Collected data
+ + +
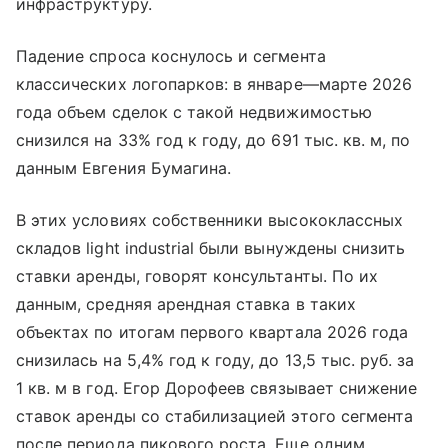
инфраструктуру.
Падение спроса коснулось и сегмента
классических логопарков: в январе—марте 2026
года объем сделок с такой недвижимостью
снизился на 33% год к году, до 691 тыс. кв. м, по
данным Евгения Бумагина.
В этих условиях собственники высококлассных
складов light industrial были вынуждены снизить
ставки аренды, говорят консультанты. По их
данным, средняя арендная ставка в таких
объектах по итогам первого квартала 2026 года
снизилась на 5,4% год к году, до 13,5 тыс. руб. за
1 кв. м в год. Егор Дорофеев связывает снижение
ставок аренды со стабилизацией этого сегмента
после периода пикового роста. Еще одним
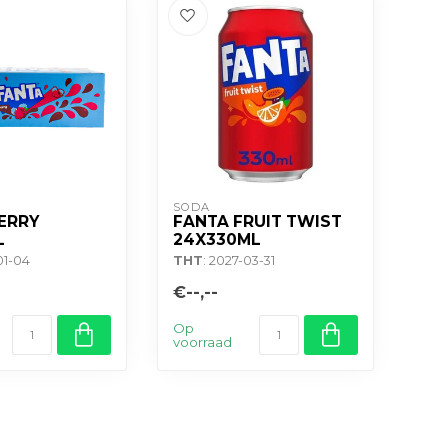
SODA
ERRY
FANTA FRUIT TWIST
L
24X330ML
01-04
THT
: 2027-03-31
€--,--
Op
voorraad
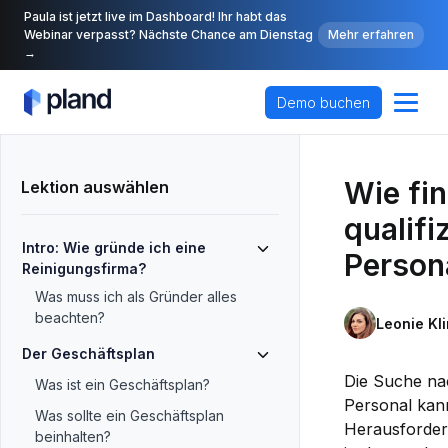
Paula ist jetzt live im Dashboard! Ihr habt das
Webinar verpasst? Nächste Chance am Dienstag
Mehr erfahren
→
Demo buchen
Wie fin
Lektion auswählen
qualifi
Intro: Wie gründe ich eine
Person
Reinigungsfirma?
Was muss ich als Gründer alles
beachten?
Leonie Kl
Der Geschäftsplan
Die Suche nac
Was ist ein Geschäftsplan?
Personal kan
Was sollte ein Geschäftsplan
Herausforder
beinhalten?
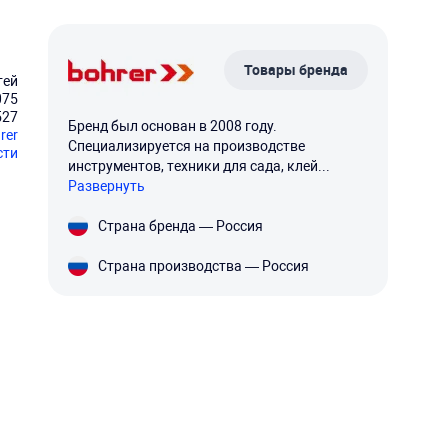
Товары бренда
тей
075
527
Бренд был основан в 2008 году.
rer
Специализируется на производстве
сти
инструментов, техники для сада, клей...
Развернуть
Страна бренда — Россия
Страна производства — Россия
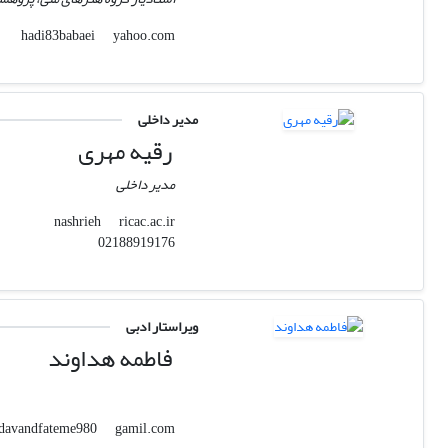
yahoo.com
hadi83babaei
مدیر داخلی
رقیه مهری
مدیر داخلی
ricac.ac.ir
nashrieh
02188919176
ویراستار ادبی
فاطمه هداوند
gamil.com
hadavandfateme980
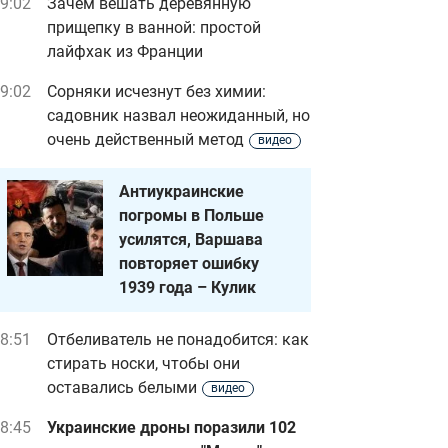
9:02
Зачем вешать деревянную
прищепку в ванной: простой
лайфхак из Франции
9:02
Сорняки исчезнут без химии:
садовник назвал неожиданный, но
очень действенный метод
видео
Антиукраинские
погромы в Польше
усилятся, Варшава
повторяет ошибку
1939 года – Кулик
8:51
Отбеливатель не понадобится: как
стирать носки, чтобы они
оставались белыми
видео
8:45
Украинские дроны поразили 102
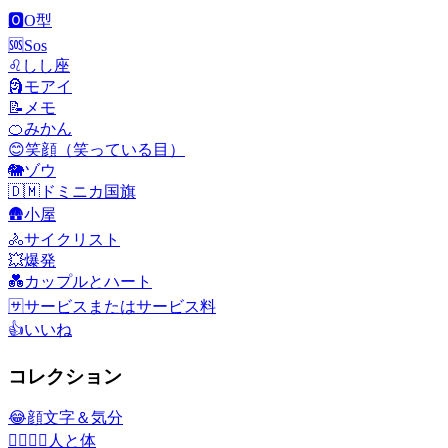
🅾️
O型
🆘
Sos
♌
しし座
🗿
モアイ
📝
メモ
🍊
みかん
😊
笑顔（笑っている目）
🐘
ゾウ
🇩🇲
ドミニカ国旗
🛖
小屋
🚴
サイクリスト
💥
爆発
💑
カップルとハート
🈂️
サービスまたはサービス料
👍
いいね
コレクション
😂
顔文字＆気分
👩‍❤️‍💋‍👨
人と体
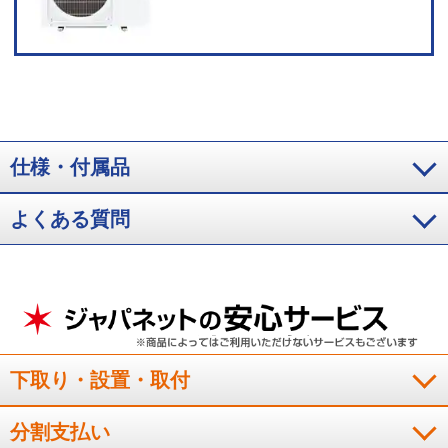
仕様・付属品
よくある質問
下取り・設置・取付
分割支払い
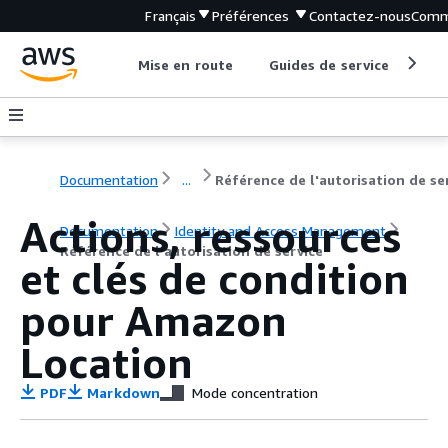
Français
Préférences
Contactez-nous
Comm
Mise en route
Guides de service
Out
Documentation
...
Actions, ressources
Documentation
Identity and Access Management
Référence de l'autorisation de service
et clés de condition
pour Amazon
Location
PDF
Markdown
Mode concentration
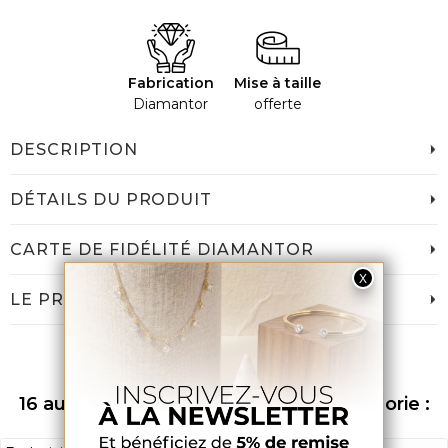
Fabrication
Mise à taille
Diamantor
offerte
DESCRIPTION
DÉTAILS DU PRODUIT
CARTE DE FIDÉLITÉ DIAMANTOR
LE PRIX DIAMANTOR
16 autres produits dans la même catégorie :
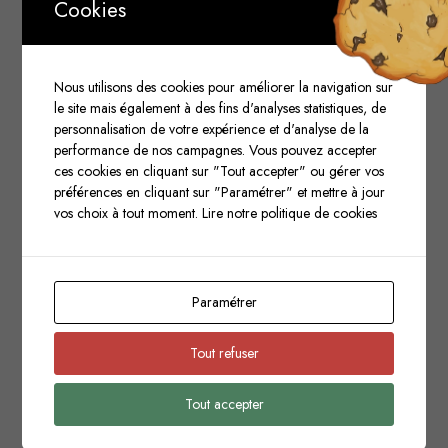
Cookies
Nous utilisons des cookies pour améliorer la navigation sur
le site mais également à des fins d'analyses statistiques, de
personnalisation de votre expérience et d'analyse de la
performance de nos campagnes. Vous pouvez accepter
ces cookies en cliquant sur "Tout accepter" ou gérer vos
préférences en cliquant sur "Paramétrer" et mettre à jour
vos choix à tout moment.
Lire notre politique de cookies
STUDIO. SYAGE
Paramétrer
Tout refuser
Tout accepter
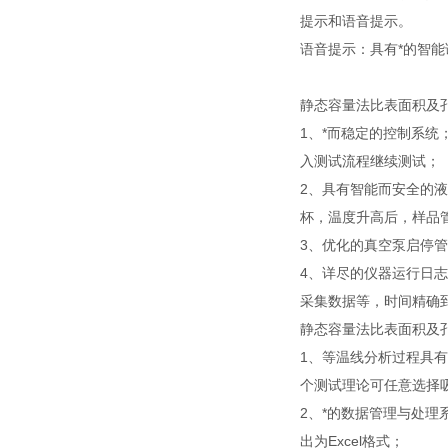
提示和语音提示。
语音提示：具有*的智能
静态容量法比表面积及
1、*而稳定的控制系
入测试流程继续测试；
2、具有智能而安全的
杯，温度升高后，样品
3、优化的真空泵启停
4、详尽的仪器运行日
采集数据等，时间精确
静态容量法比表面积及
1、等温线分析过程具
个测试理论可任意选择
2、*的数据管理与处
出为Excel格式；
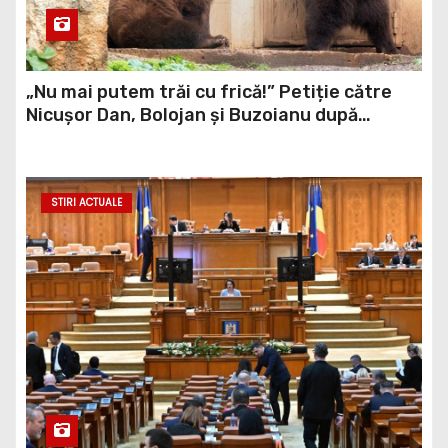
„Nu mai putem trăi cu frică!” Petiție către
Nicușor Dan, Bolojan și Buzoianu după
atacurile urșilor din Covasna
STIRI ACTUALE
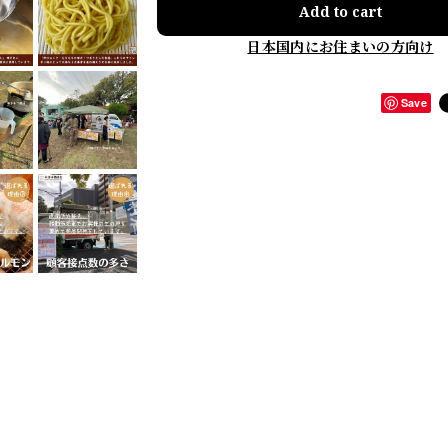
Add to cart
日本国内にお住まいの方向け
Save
+ + +
● What the task asks
Without including any pictures, output all the entries above exactly.

● Response to the exercise
инфраструктуру.
Падение спроса коснулось и сегмента
классических логопарков: в январе—марте 2026
года объем сделок с такой недвижимостью
снизился на 33% год к году, до 691 тыс. кв. м, по
данным Евгения Бумагина.
В этих условиях собственники высококлассных
складов light industrial были вынуждены снизить
ставки аренды, говорят консультанты. По их
данным, средняя арендная ставка в таких
объектах по итогам первого квартала 2026 года
снизилась на 5,4% год к году, до 13,5 тыс. руб. за
1 кв. м в год. Егор Дорофеев связывает снижение
ставок аренды со стабилизацией этого сегмента
после периода пикового роста. Еще одним
SODA
ERRY
FANTA FRUIT TWIST
L
24X330ML
01-04
THT
: 2027-03-31
€--,--
Op
voorraad
Paula ist jetzt live im Dashboard! Ihr habt das
Webinar verpasst? Nächste Chance am Dienstag
Mehr erfahren
→
Demo buchen
Wie fin
Lektion auswählen
qualifi
Intro: Wie gründe ich eine
Person
Reinigungsfirma?
Was muss ich als Gründer alles
beachten?
Leonie Kl
Der Geschäftsplan
Die Suche nac
Was ist ein Geschäftsplan?
Personal kan
Was sollte ein Geschäftsplan
Herausforder
beinhalten?
Товары бренда
тей
075
527
Бренд был основан в 2008 году.
rer
Специализируется на производстве
сти
инструментов, техники для сада, клей...
Развернуть
Страна бренда — Россия
Страна производства — Россия
yahoo.com
hadi83babaei
مدیر داخلی
رقیه مهری
مدیر داخلی
ricac.ac.ir
nashrieh
02188919176
ویراستار ادبی
فاطمه هداوند
gamil.com
hadavandfateme980
9:02
Зачем вешать деревянную
прищепку в ванной: простой
лайфхак из Франции
9:02
Сорняки исчезнут без химии:
садовник назвал неожиданный, но
очень действенный метод
видео
Антиукраинские
погромы в Польше
усилятся, Варшава
повторяет ошибку
1939 года – Кулик
8:51
Отбеливатель не понадобится: как
стирать носки, чтобы они
оставались белыми
видео
8:45
Украинские дроны поразили 102
🅾️
O型
🆘
Sos
♌
しし座
🗿
モアイ
📝
メモ
🍊
みかん
😊
笑顔（笑っている目）
🐘
ゾウ
🇩🇲
ドミニカ国旗
🛖
小屋
🚴
サイクリスト
💥
爆発
💑
カップルとハート
🈂️
サービスまたはサービス料
👍
いいね
コレクション
😂
顔文字＆気分
👩‍❤️‍💋‍👨
人と体
仕様・付属品
よくある質問
下取り・設置・取付
分割支払い
Français
Préférences
Contactez-nous
Comm
Mise en route
Guides de service
Out
Documentation
...
Actions, ressources
Documentation
Identity and Access Management
Référence de l'autorisation de service
et clés de condition
pour Amazon
Location
PDF
Markdown
Mode concentration
Fabrication
Mise à taille
Diamantor
offerte
DESCRIPTION
DÉTAILS DU PRODUIT
CARTE DE FIDÉLITÉ DIAMANTOR
LE PRIX DIAMANTOR
16 autres produits dans la même catégorie :
Cookies
Nous utilisons des cookies pour améliorer la navigation sur
le site mais également à des fins d'analyses statistiques, de
personnalisation de votre expérience et d'analyse de la
performance de nos campagnes. Vous pouvez accepter
ces cookies en cliquant sur "Tout accepter" ou gérer vos
préférences en cliquant sur "Paramétrer" et mettre à jour
vos choix à tout moment.
Lire notre politique de cookies
STUDIO. SYAGE
Paramétrer
Tout refuser
Tout accepter
提示和语音提示。
语音提示：具有*的智能
静态容量法比表面积及
1、*而稳定的控制系
入测试流程继续测试；
2、具有智能而安全的
杯，温度升高后，样品
3、优化的真空泵启停
4、详尽的仪器运行日
采集数据等，时间精确
静态容量法比表面积及
1、等温线分析过程具
个测试理论可任意选择
2、*的数据管理与处
出为Excel格式；
„Nu mai putem trăi cu frică!” Petiție către
Nicușor Dan, Bolojan și Buzoianu după
atacurile urșilor din Covasna
STIRI ACTUALE
Add to cart
日本国内にお住まいの方向け
Save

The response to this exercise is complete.